The laser beam incident window 110 is not particularly limited as long as it can transmit a pulsed laser beam, and it is needless to say that a high transmittance and a thin one are preferable. Examples of the laser beam incident window 110 include crystal pieces made of synthetic sapphire (Al ₂ O ₃ ), synthetic quartz (SiO ₂ ), and the like.

  The laser beam splitter 120 is not particularly limited as long as it can reflect a pulsed laser beam and transmit an auxiliary laser beam.

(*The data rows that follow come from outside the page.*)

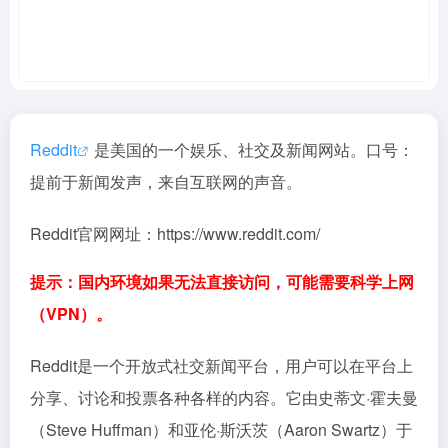
Reddit
是美国的一个娱乐、社交及新闻网站。口号：
提前于新闻发声，来自互联网的声音。
Reddit官网网址：https://www.reddit.com/
提示：国内环境如果无法直接访问，可能需要科学上网
（VPN）。
Reddit是一个开放式社交新闻平台，用户可以在平台上
分享、讨论和投票各种各样的内容。它由史蒂文·霍夫曼
（Steve Huffman）和亚伦·斯沃茨（Aaron Swartz）于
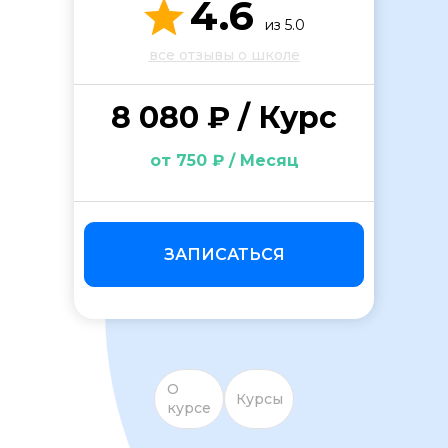
4.6
из 5.0
все отзывы о школе
8 080 ₽ / Курс
от 750 ₽ / Месяц
ОСТАВИТЬ ОТЗЫВ
ЗАПИСАТЬСЯ
О
Курсы
курсе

Examples of the laser beam splitter 120 include an optical base material (for example, BK7) having a dielectric multilayer film on the surface, a dichroic mirror, and the like.

  The laser beam detection means 121 is not particularly limited as long as it can detect the incident angle of the laser beam incident on the X-ray generation unit 100. Examples of the laser beam detection means 121 include a combination of a convex lens and a laser beam position sensor.

  The X-ray exit window 190 is not particularly limited as long as it can transmit the generated high energy X-rays and can be emitted to the outside of the X-ray generation unit 100. However, the X-ray exit window 190 is composed of atoms having a small atomic number. Particularly preferred are those made of Al, plastic, quartz or the like. Further, by configuring the X-ray exit window 190 with a metal such as Al or an opaque plastic, it is possible to further shield the laser beam leaking from the X-ray exit window. Needless to say, the X-ray exit window 190 is preferably thin.

The vacuum chamber 101 is not particularly limited as long as it does not break or change its shape even if the internal atmospheric pressure decreases, but it is preferable that the internal pressure can be reduced to 10 ⁻² mbar or less.

  Next, in the X-ray generation unit 100 shown in FIG. 5, based on the data obtained from the X-ray detection unit 160, the mirror surface 131 of the deformable mirror 130 generates high energy X-rays using a genetic algorithm. A method for optimizing the combination of voltages applied to the electrodes 132 so as to form a smooth mirror surface 131 will be described. Hereinafter, in order to simplify the description, it is assumed that the deformable mirror 130 uses nine electrodes.

  The genetic algorithm used in the present embodiment is one of optimization methods that mathematically imitates that living organisms are evolving with increasing environmental adaptability while repeating spider, chromosome mating or mutation.

  The outline is that the initial value is set to the variable that determines the system to be mathematically optimized, the objective of the optimization is to improve the variable while evaluating the evaluation function calculated from the variable. It will be going. In the genetic algorithm, a variable that determines a system to be optimized is represented by a number sequence (a number sequence is a chromosome, a part of the number sequence is a gene), and a system determined by this is a group of individuals (one individual) ( Generation), the fitness is evaluated from the evaluation function calculated from the sequence, the number of individuals with low fitness is reduced, the number of individuals with high fitness is increased accordingly (淘汰), and then several groups from the population The two individuals are selected stochastically and an operation (mating) is performed to replace a part of the sequence corresponding to each of the two individuals, or several individuals are selected probabilistically from the individual group, An operation (mutation) is performed in which a part of the number sequence corresponding to the individual is replaced with another numerical value.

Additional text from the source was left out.